(Collected data)
#####

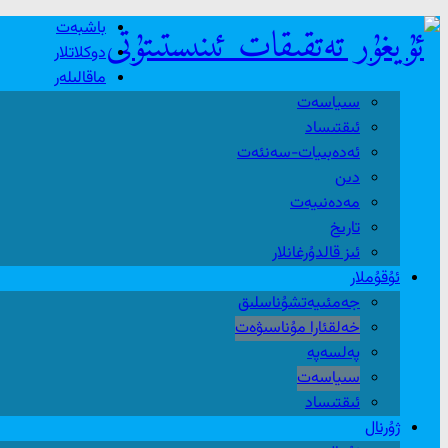
باشبەت
دوكلاتلار
ماقالىلەر
سىياسەت
ئىقتىساد
ئەدەبىيات-سەنئەت
دىن
مەدەنىيەت
تارىخ
ئىز قالدۇرغانلار
ئۇقۇملار
جەمئىيەتشۇناسلىق
خەلقئارا مۇناسىۋەت
پەلسەپە
سىياسەت
ئىقتىساد
ژۇرنال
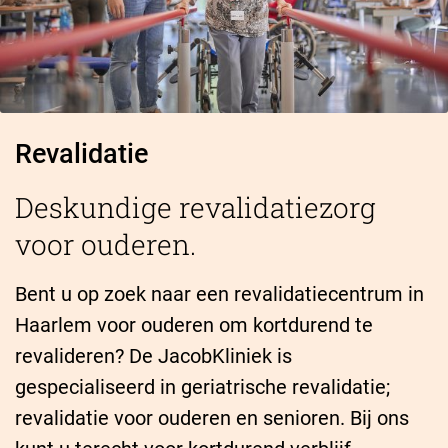
Revalidatie
Deskundige revalidatiezorg
voor ouderen.
Bent u op zoek naar een revalidatiecentrum in
Haarlem voor ouderen om kortdurend te
revalideren? De JacobKliniek is
gespecialiseerd in geriatrische revalidatie;
revalidatie voor ouderen en senioren. Bij ons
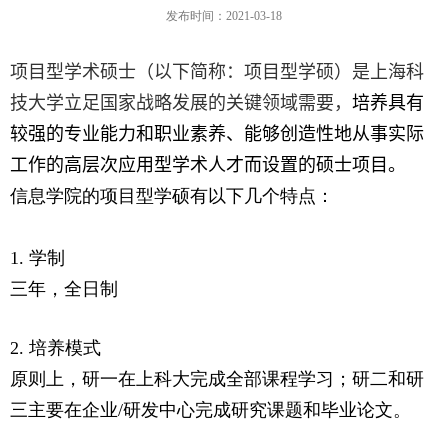
发布时间：2021-03-18
项目型学术硕士（以下简称：项目型学硕）是上海科
技大学立足国家战略发展的关键领域需要，
培养具有
较强的专业能力和职业素养、能够创造性地从事实际
工作的高层次应用型学术人才而设置的硕士项目。
信息学院的项目型学硕有以下几个特点：
1. 学制
三年，全日制
2. 培养模式
原则上，研一在上科大完成全部课程学习；研二和研
三主要在企业
/
研发中心完成研究课题和毕业论文。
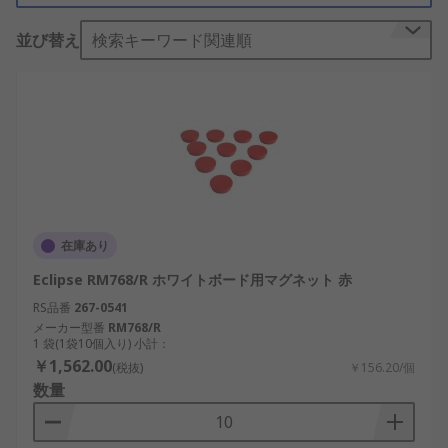
並び替え
検索キーワード関連順
在庫あり
Eclipse RM768/R ホワイトボード用マグネット 赤
RS品番
267-0541
メーカー型番
RM768/R
1 袋(1袋10個入り) 小計：
￥1,562.00
(税抜)
￥156.20/個
数量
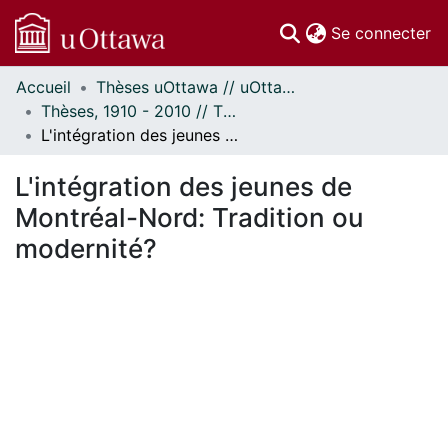
(c
Se connecter
Accueil
Thèses uOttawa // uOttawa Theses
Communautés
Thèses, 1910 - 2010 // Theses, 1910 - 2010
et collections
L'intégration des jeunes de Montréal-Nord: Tradition ou modernité?
Parcourir
Statistiques
L'intégration des jeunes de
À propos
Montréal-Nord: Tradition ou
modernité?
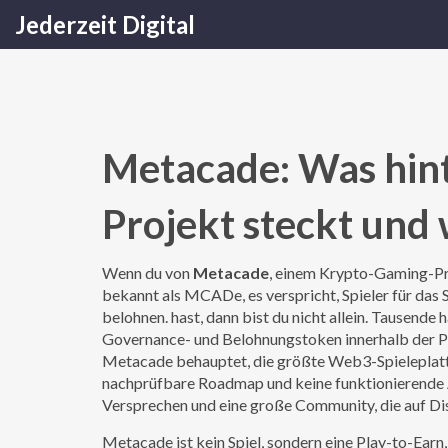
Jederzeit Digital
Metacade: Was hin
Projekt steckt und 
Wenn du von
Metacade
,
einem Krypto-Gaming-Proj
bekannt als
MCADe
, es verspricht, Spieler für d
belohnen.
hast, dann bist du nicht allein. Tausende
Governance- und Belohnungstoken innerhalb der P
Metacade behauptet, die größte Web3-Spieleplattfo
nachprüfbare Roadmap und keine funktionierende A
Versprechen und eine große Community, die auf Disc
Metacade ist kein Spiel, sondern eine
Play-to-Earn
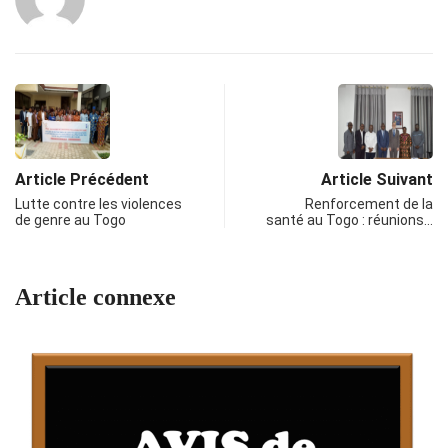
Article Précédent
Article Suivant
Lutte contre les violences
Renforcement de la
de genre au Togo
santé au Togo : réunions…
Article connexe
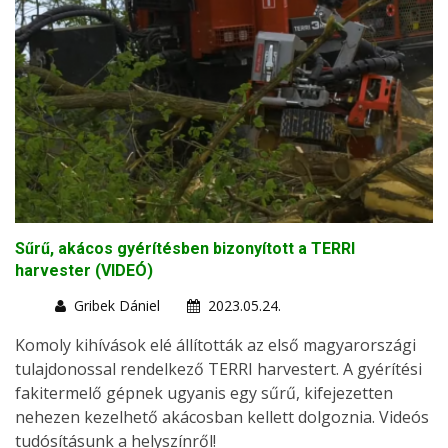
Sűrű, akácos gyérítésben bizonyított a TERRI
harvester (VIDEÓ)
Gribek Dániel
2023.05.24.
Komoly kihívások elé állították az első magyarországi
tulajdonossal rendelkező TERRI harvestert. A gyérítési
fakitermelő gépnek ugyanis egy sűrű, kifejezetten
nehezen kezelhető akácosban kellett dolgoznia. Videós
tudósításunk a helyszínről!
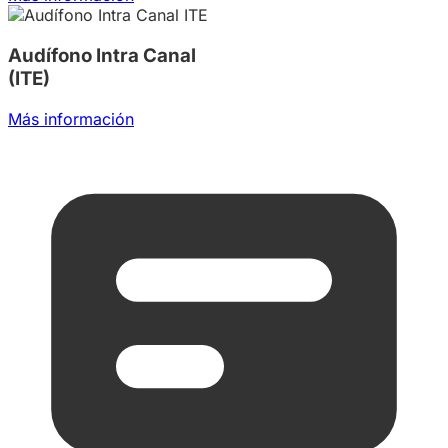
Audífono Intra Canal
(ITE)
Más información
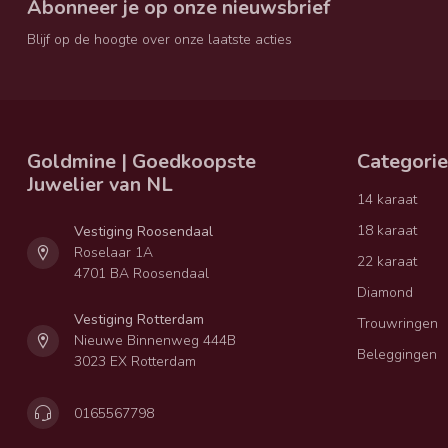
Abonneer je op onze nieuwsbrief
Blijf op de hoogte over onze laatste acties
Goldmine | Goedkoopste
Categori
Juwelier van NL
14 karaat
18 karaat
Vestiging Roosendaal
Roselaar 1A
22 karaat
4701 BA Roosendaal
Diamond
Vestiging Rotterdam
Trouwringen
Nieuwe Binnenweg 444B
Beleggingen
3023 EX Rotterdam
0165567798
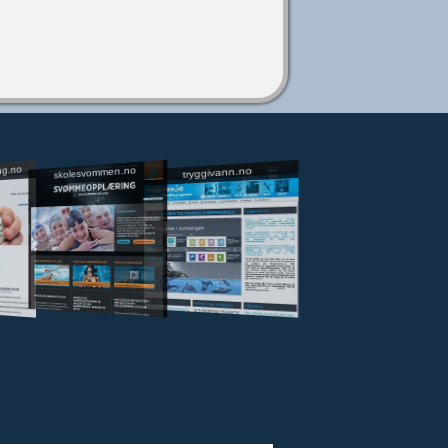
ng.no
skolesvommen.no
tryggivann.no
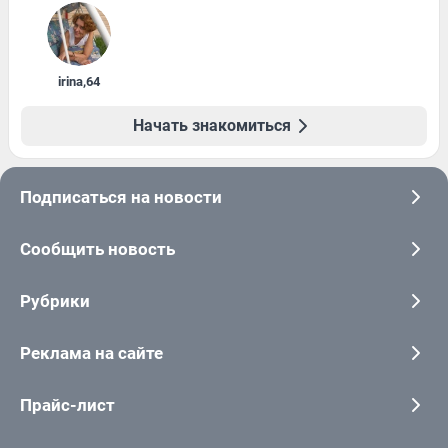
irina
,
64
Начать знакомиться
Подписаться на новости
Сообщить новость
Рубрики
Реклама на сайте
Прайс-лист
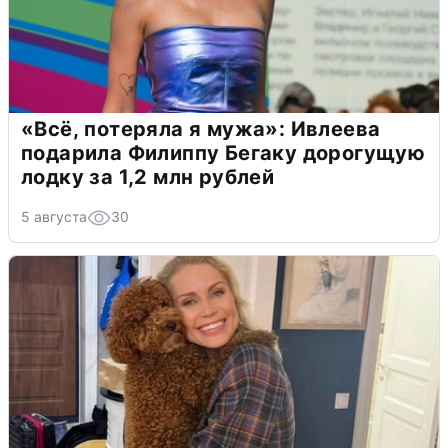
«Всё, потеряла я мужа»: Ивлеева
подарила Филиппу Бегаку дорогущую
лодку за 1,2 млн рублей
5 августа
30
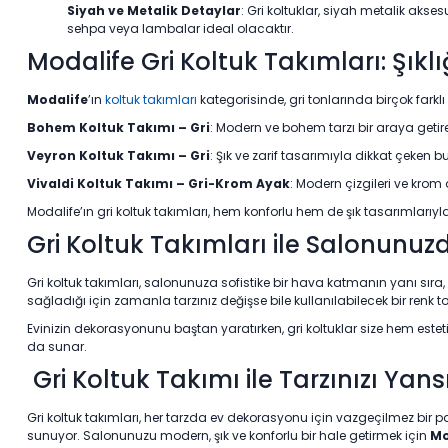
Siyah ve Metalik Detaylar
: Gri koltuklar, siyah metalik aks
sehpa veya lambalar ideal olacaktır.
Modalife Gri Koltuk Takımları: Şıkl
Modalife
’ın
koltuk takımları
kategorisinde, gri tonlarında birçok fark
Bohem Koltuk Takımı – Gri
: Modern ve bohem tarzı bir araya getir
Veyron Koltuk Takımı – Gri
: Şık ve zarif tasarımıyla dikkat çeken b
Vivaldi Koltuk Takımı – Gri-Krom Ayak
: Modern çizgileri ve krom
Modalife’ın gri koltuk takımları, hem konforlu hem de şık tasarımlarıyl
Gri Koltuk Takımları ile Salonunuz
Gri koltuk takımları, salonunuza sofistike bir hava katmanın yanı sıra, 
sağladığı için zamanla tarzınız değişse bile kullanılabilecek bir renk 
Evinizin dekorasyonunu baştan yaratırken, gri koltuklar size hem este
da sunar.
Gri Koltuk Takımı ile Tarzınızı Yans
Gri koltuk takımları, her tarzda ev dekorasyonu için vazgeçilmez bir p
sunuyor. Salonunuzu modern, şık ve konforlu bir hale getirmek için
Mo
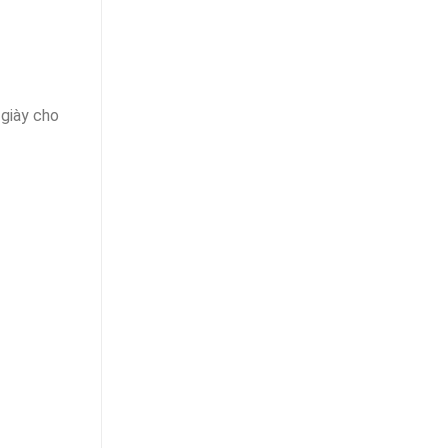
 giày cho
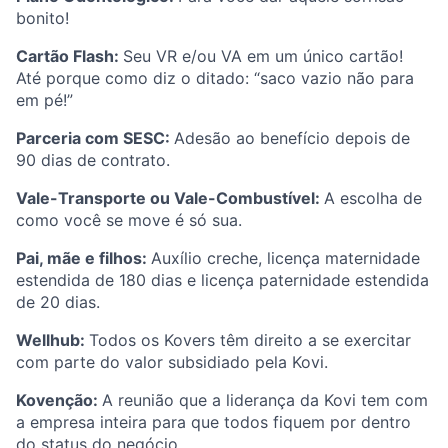
bonito!
Cartão Flash:
Seu VR e/ou VA em um único cartão!
Até porque como diz o ditado: “saco vazio não para
em pé!”
Parceria com SESC:
Adesão ao benefício depois de
90 dias de contrato.
Vale-Transporte ou Vale-Combustível:
A escolha de
como você se move é só sua.
Pai, mãe e filhos:
Auxílio creche, licença maternidade
estendida de 180 dias e licença paternidade estendida
de 20 dias.
Wellhub:
Todos os Kovers têm direito a se exercitar
com parte do valor subsidiado pela Kovi.
Kovenção:
A reunião que a liderança da Kovi tem com
a empresa inteira para que todos fiquem por dentro
do status do negócio.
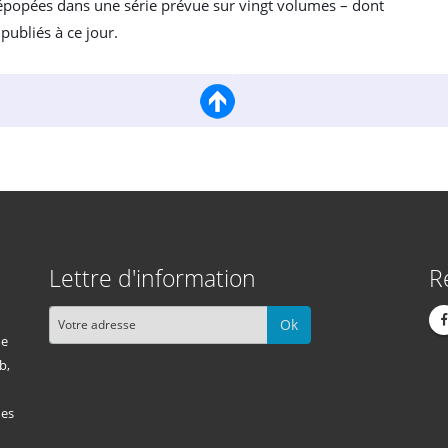
épopées dans une série prévue sur vingt volumes – dont
publiés à ce jour.
Lettre d'information
R
Ok
me
b,
des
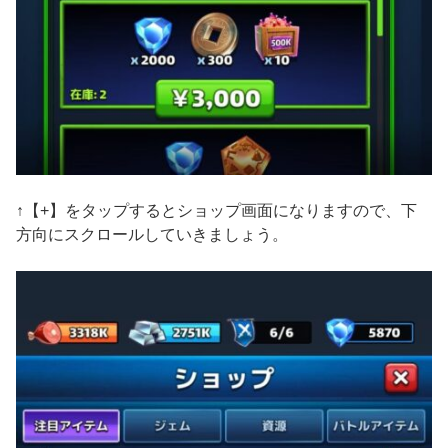
↑【+】をタップするとショップ画面になりますので、下
方向にスクロールしていきましょう。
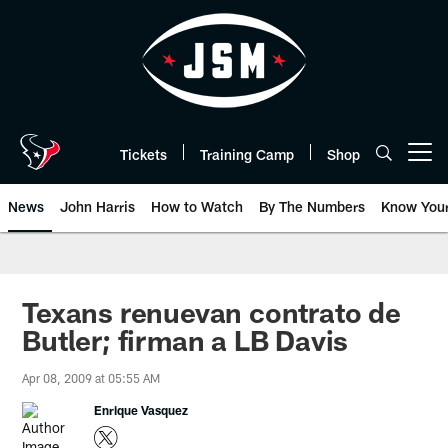
Skip
to
main
content
Tickets
Training Camp
Shop
Open menu button
News
John Harris
How to Watch
By The Numbers
Know You
Texans renuevan contrato de
Butler; firman a LB Davis
Apr 08, 2009 at 05:55 AM
Enrique Vasquez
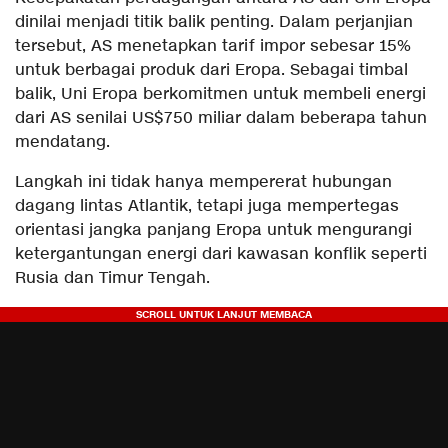
dinilai menjadi titik balik penting. Dalam perjanjian
tersebut, AS menetapkan tarif impor sebesar 15%
untuk berbagai produk dari Eropa. Sebagai timbal
balik, Uni Eropa berkomitmen untuk membeli energi
dari AS senilai US$750 miliar dalam beberapa tahun
mendatang.
Langkah ini tidak hanya mempererat hubungan
dagang lintas Atlantik, tetapi juga mempertegas
orientasi jangka panjang Eropa untuk mengurangi
ketergantungan energi dari kawasan konflik seperti
Rusia dan Timur Tengah.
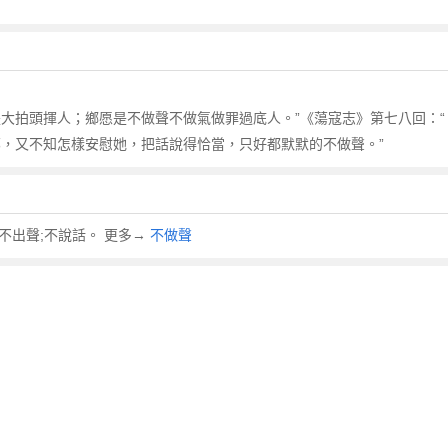
大拍頭揮人；鄉愿是不做聲不做氣做罪過底人。”《蕩寇志》第七八回：“ 蔡
郁，又不知怎樣安慰她，把話說得恰當，只好都默默的不做聲。”
為不出聲;不說話。 更多→
不做聲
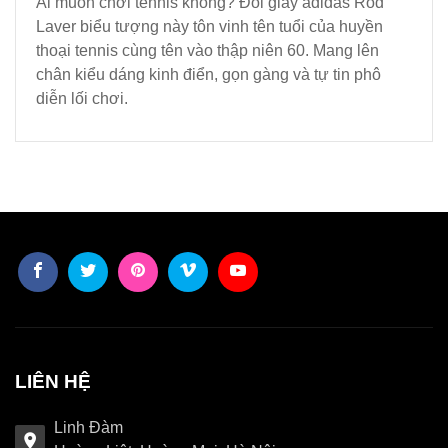
Ai muốn chơi tennis không? Đôi giày adidas Rod
Laver biểu tượng này tôn vinh tên tuổi của huyền
thoại tennis cùng tên vào thập niên 60. Mang lên
chân kiểu dáng kinh điển, gọn gàng và tự tin phô
diễn lối chơi.
LIÊN HỆ
Linh Đàm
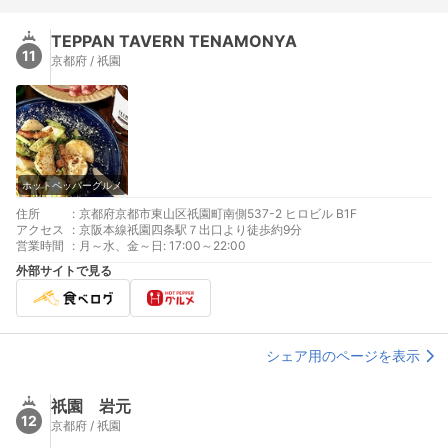
TEPPAN TAVERN TENAMONYA
11
京都府 / 祇園
ホットペッパーグルメ
住所
:
京都府京都市東山区祇園町南側537-2 ヒロビル B1F
アクセス
:
京阪本線祇園四条駅７出口より徒歩約9分
営業時間
:
月～水、金～日: 17:00～22:00
外部サイトで見る
シェア用のページを表示
祇園 岩元
12
京都府 / 祇園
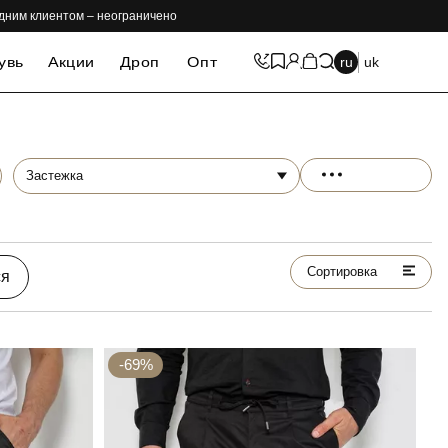
одним клиентом – неограничено
увь
Акции
Дроп
Опт
ru
uk
Застежка
Сортировка
ся
-69%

#####

> **Exercise requirements**
Please set down the data above exactly as given, leaving every picture out.

> **Answer section**
باشبەت
دوكلاتلار
ماقالىلەر
سىياسەت
ئىقتىساد
ئەدەبىيات-سەنئەت
دىن
مەدەنىيەت
تارىخ
ئىز قالدۇرغانلار
ئۇقۇملار
جەمئىيەتشۇناسلىق
خەلقئارا مۇناسىۋەت
پەلسەپە
سىياسەت
ئىقتىساد
ژۇرنال
Revalidatie
Deskundige revalidatiezorg
voor ouderen.
Bent u op zoek naar een revalidatiecentrum in
Haarlem voor ouderen om kortdurend te
revalideren? De JacobKliniek is
gespecialiseerd in geriatrische revalidatie;
revalidatie voor ouderen en senioren. Bij ons
发布时间：2021-03-18
项目型学术硕士（以下简称：项目型学硕）是上海科
技大学立足国家战略发展的关键领域需要，
培养具有
较强的专业能力和职业素养、能够创造性地从事实际
工作的高层次应用型学术人才而设置的硕士项目。
信息学院的项目型学硕有以下几个特点：
1. 学制
三年，全日制
2. 培养模式
原则上，研一在上科大完成全部课程学习；研二和研
三主要在企业
/
研发中心完成研究课题和毕业论文。
並び替え
検索キーワード関連順
在庫あり
Eclipse RM768/R ホワイトボード用マグネット 赤
RS品番
267-0541
メーカー型番
RM768/R
1 袋(1袋10個入り) 小計：
￥1,562.00
(税抜)
￥156.20/個
数量
(c
Se connecter
Accueil
Thèses uOttawa // uOttawa Theses
Communautés
Thèses, 1910 - 2010 // Theses, 1910 - 2010
et collections
L'intégration des jeunes de Montréal-Nord: Tradition ou modernité?
Parcourir
Statistiques
L'intégration des jeunes de
À propos
Montréal-Nord: Tradition ou
modernité?
Jederzeit Digital
Metacade: Was hin
Projekt steckt und 
Wenn du von
Metacade
,
einem Krypto-Gaming-Proj
bekannt als
MCADe
, es verspricht, Spieler für d
belohnen.
hast, dann bist du nicht allein. Tausende
Governance- und Belohnungstoken innerhalb der P
Metacade behauptet, die größte Web3-Spieleplattfo
nachprüfbare Roadmap und keine funktionierende A
Versprechen und eine große Community, die auf Disc
Metacade ist kein Spiel, sondern eine
Play-to-Earn
Article Précédent
Article Suivant
Lutte contre les violences
Renforcement de la
de genre au Togo
santé au Togo : réunions…
Article connexe
Sűrű, akácos gyérítésben bizonyított a TERRI
harvester (VIDEÓ)
Gribek Dániel
2023.05.24.
Komoly kihívások elé állították az első magyarországi
tulajdonossal rendelkező TERRI harvestert. A gyérítési
fakitermelő gépnek ugyanis egy sűrű, kifejezetten
nehezen kezelhető akácosban kellett dolgoznia. Videós
tudósításunk a helyszínről!
Audífono Intra Canal
(ITE)
Más información
Abonneer je op onze nieuwsbrief
Blijf op de hoogte over onze laatste acties
Goldmine | Goedkoopste
Categori
Juwelier van NL
14 karaat
18 karaat
Vestiging Roosendaal
Roselaar 1A
22 karaat
4701 BA Roosendaal
Diamond
Vestiging Rotterdam
Trouwringen
Nieuwe Binnenweg 444B
Beleggingen
3023 EX Rotterdam
0165567798
ng.no
skolesvommen.no
tryggivann.no
irina
,
64
Начать знакомиться
Подписаться на новости
Сообщить новость
Рубрики
Реклама на сайте
Прайс-лист
«Всё, потеряла я мужа»: Ивлеева
подарила Филиппу Бегаку дорогущую
лодку за 1,2 млн рублей
5 августа
30
Siyah ve Metalik Detaylar
: Gri koltuklar, siyah metalik aks
sehpa veya lambalar ideal olacaktır.
Modalife Gri Koltuk Takımları: Şıkl
Modalife
’ın
koltuk takımları
kategorisinde, gri tonlarında birçok fark
Bohem Koltuk Takımı – Gri
: Modern ve bohem tarzı bir araya getir
Veyron Koltuk Takımı – Gri
: Şık ve zarif tasarımıyla dikkat çeken b
Vivaldi Koltuk Takımı – Gri-Krom Ayak
: Modern çizgileri ve krom
Modalife’ın gri koltuk takımları, hem konforlu hem de şık tasarımlarıyl
Gri Koltuk Takımları ile Salonunuz
Gri koltuk takımları, salonunuza sofistike bir hava katmanın yanı sıra, 
sağladığı için zamanla tarzınız değişse bile kullanılabilecek bir renk 
Evinizin dekorasyonunu baştan yaratırken, gri koltuklar size hem este
da sunar.
Gri Koltuk Takımı ile Tarzınızı Yans
Gri koltuk takımları, her tarzda ev dekorasyonu için vazgeçilmez bir p
sunuyor. Salonunuzu modern, şık ve konforlu bir hale getirmek için
Mo
 giày cho
bonito!
Cartão Flash:
Seu VR e/ou VA em um único cartão!
Até porque como diz o ditado: “saco vazio não para
em pé!”
Parceria com SESC:
Adesão ao benefício depois de
90 dias de contrato.
Vale-Transporte ou Vale-Combustível:
A escolha de
como você se move é só sua.
Pai, mãe e filhos:
Auxílio creche, licença maternidade
estendida de 180 dias e licença paternidade estendida
de 20 dias.
Wellhub:
Todos os Kovers têm direito a se exercitar
com parte do valor subsidiado pela Kovi.
Kovenção:
A reunião que a liderança da Kovi tem com
a empresa inteira para que todos fiquem por dentro
do status do negócio.
épopées dans une série prévue sur vingt volumes – dont
publiés à ce jour.
Lettre d'information
R
Ok
me
b,
des
↑【+】をタップするとショップ画面になりますので、下
方向にスクロールしていきましょう。
Skip
to
main
content
Tickets
Training Camp
Shop
Open menu button
News
John Harris
How to Watch
By The Numbers
Know You
Texans renuevan contrato de
Butler; firman a LB Davis
Apr 08, 2009 at 05:55 AM
Enrique Vasquez
dinilai menjadi titik balik penting. Dalam perjanjian
tersebut, AS menetapkan tarif impor sebesar 15%
untuk berbagai produk dari Eropa. Sebagai timbal
balik, Uni Eropa berkomitmen untuk membeli energi
dari AS senilai US$750 miliar dalam beberapa tahun
mendatang.
Langkah ini tidak hanya mempererat hubungan
dagang lintas Atlantik, tetapi juga mempertegas
orientasi jangka panjang Eropa untuk mengurangi
ketergantungan energi dari kawasan konflik seperti
Rusia dan Timur Tengah.
大拍頭揮人；鄉愿是不做聲不做氣做罪過底人。”《蕩寇志》第七八回：“ 蔡
郁，又不知怎樣安慰她，把話說得恰當，只好都默默的不做聲。”
為不出聲;不說話。 更多→
不做聲
Ai muốn chơi tennis không? Đôi giày adidas Rod
Laver biểu tượng này tôn vinh tên tuổi của huyền
thoại tennis cùng tên vào thập niên 60. Mang lên
chân kiểu dáng kinh điển, gọn gàng và tự tin phô
diễn lối chơi.
LIÊN HỆ
Linh Đàm
TEPPAN TAVERN TENAMONYA
11
京都府 / 祇園
ホットペッパーグルメ
住所
:
京都府京都市東山区祇園町南側537-2 ヒロビル B1F
アクセス
:
京阪本線祇園四条駅７出口より徒歩約9分
営業時間
:
月～水、金～日: 17:00～22:00
外部サイトで見る
シェア用のページを表示
祇園 岩元
12
京都府 / 祇園
одним клиентом – неограничено
увь
Акции
Дроп
Опт
ru
uk
Застежка
Сортировка
ся
-69%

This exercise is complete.